Selama berpuasa, tidak diperbolehkan makan, minum, dan lainnya yang membatalkan puasa. Puasa ini bersifat wajib sebagai pengamalan rukun Islam ketiga, tujuannya untuk ketakwaan kita pada Allah SWT.
Ada kegembiraan tersendiri dalam menyambut ramadhan tahun ini. Pemerintah telah memperbolehkan shalat tarawih berjamaah di masjid, setelah dua tahun kita harus shalat tarawih di rumah.

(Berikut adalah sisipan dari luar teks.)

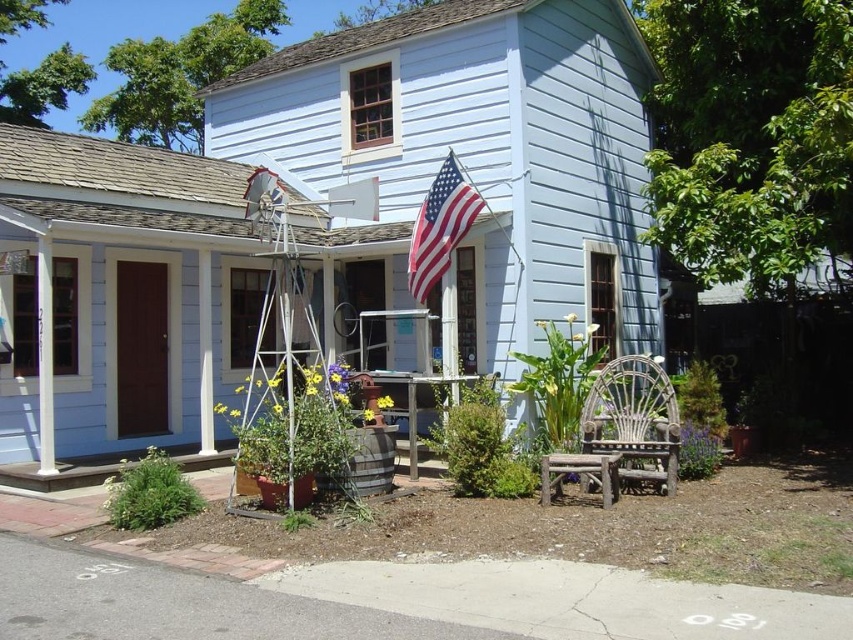 Question: Which is farther from the american flag at upper center?

Choices:
 (A) metallic silver windmill at center
 (B) rustic wood stool at lower center

Answer: (A)

Question: Estimate the real-world distances between objects in this image. Which object is farther from the american flag at upper center?

Choices:
 (A) white wicker chair at lower right
 (B) white painted wood at center

Answer: (B)

Question: Can you confirm if white wicker chair at lower right is positioned to the left of american flag at upper center?

Choices:
 (A) yes
 (B) no

Answer: (B)

Question: Does metallic silver windmill at center appear over american flag at upper center?

Choices:
 (A) no
 (B) yes

Answer: (A)

Question: Which point appears closest to the camera in this image?

Choices:
 (A) (583, 445)
 (B) (200, 352)

Answer: (A)

Question: Does metallic silver windmill at center have a lesser width compared to rustic wood stool at lower center?

Choices:
 (A) yes
 (B) no

Answer: (A)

Momen ini tentu sangat dinanti oleh umat Islam di Indonesia. Suasana yang kembali seperti sediakala setidaknya dapat meningkatkan kembali ketakwaan kita pada Allah SWT.
Takwa adalah takut kepada Allah SWT, sehingga dalam kehidupan kita akan selalu mawas diri, melaksanakan perintah dan menjauhi larangan-Nya.
Ketakwaan manusia pada Allah SWT tidak begitu instan bisa didapatkan. Ketakwaan membutuhkan proses dan waktu. Manusia akan menapaki lorong waktu selama hidupnya, berjalan diantara kesempitan dan cobaan hidup.
Waktu menjadi bagian tak terpisahkan dari proses kehidupan manusia menuju ketakwaan. Waktu adalah masa lalu, kini, dan masa depan. Manusia akan terhubung pada ketiga dimensi waktu.
Masa lalu merupakan waktu yang telah kita lewati, bahkan mungkin terlupakan. Masa kini adalah saat aktivitas hari ini yang kita jalankan. Sedangkan masa depan adalah esok hari atau masa setelah saat ini.
Tak sedikit orang yang melewati masa lalunya dengan sesuatu yang tidak bermanfaat, atau bahkan menyepelekannya.
Kita melewati begitu saja semua yang sudah terjadi, meski menyadari bahwa masa lalu tidak akan kembali. Apakah manusia tidak memiliki keterkaitan dengan masa lalu? Lantas, seberapa penting manusia harus memiliki keterkaitan dengan masa lalu?